Though films about the future were made in the silent era, the Great Depression saw a real push in how bright the future will be and how we're making progress toward a life of luxury and simplicity, and this continued through the 1960's during the Cold War. Life was hard. Life was poor. But so long as we put our nose to the grindstone and worked together, we could expect to retire in a world of ease and prosperity.

Jump ahead.

Our lives are easier than ever: just last night I boiled some water in a microwave which made mash potatoes, chicken nuggets and jello for dessert (I was tired, Ryan was sick and yes we skipped our green vegetables. Fuck you.) We watch whatever we want to watch whenever we want to watch in our living rooms, on our laps, or as we walk to work. Every song ever written fits in a matchbox, and I can get up-to-the-minute news on whatever niche I want from any location in the world. This is now as awesome of a future as it's ever going to get. So what will our future films be about now?

Brands! Who's providing the products that give us what we want when we want it? The 1950's brought us the fireless food processor, the 2000's bring us the Kohler Chrome Convection Echo Wave. Which isn't a bad thing. In fact I much prefer a brand to be dipping its toe into these concept designs because that assures us they're that much closer to actually happening. How awesome were the Philips Magnavox ads of the flatscreen TV's and the touch-pad remote controls (with Gomez performing Getting Better)? Sometimes it can get a little carried away (did anyone else wonder who paid for those "Plastics Make It Possible" ads?).

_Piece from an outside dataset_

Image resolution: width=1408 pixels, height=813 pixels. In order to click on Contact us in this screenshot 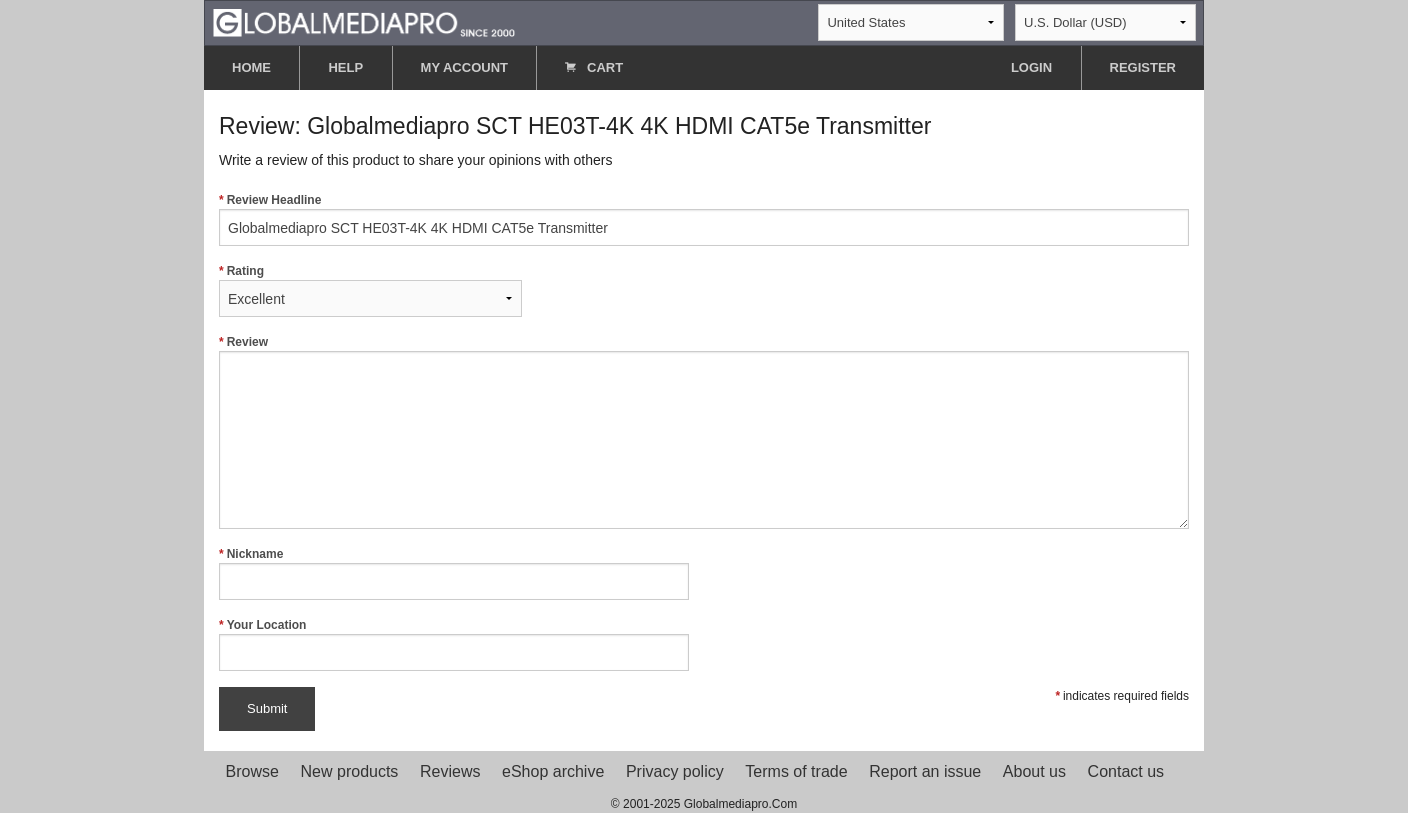 , I will do `click(1126, 771)`.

Case in point: design house Oh Hello worked with Microsoft to bring us the future film of 2009- a piece that shows us a day in the life of school and business in a global scale with (as far as I can tell) all cloud-based mobile devices. Videos like this are the wet dream for an amateur motion-graphic designer like me. I've been wanting to make gesture-based computer consoles on video for years, even though it's been done a thousand times over. In fact this video really isn't as impressive as I think it is. 99% of this concept is the result of Gesture Studio's invention (or G-Speak or Oblong Industries, or something or other that Kevin Parent worked on [Brendan, if you read this, please inform me the correct chronology), which was first featured in Minority Report, and the interface design of Stranger Than Fiction created by MK12. It hasn't *really* changed all that much, it's just been a gradual evolution. But that evolution moved it out of the desktop (Tom Cruise's way in MR, and into every peripheral of our lives: where G-Speak was fully 3D manipulation, we have multi-touch and augmented reality in a deck-of-cards-sized that's affordable.

Where am I going with this? We're in such an advanced future now that we don't really care where things are going, we just want to know how to make our lives easier. We want to know how to send the TPS reports to our Japanese clients on-the-fly and that our house is running as efficiently (definition: affordable) as it can, and we don't even have to care. So long as I can watch my "paper" in my garden and know that my daughter's going to be more fluent in Arabic than me by next year, I'm content with where things are going.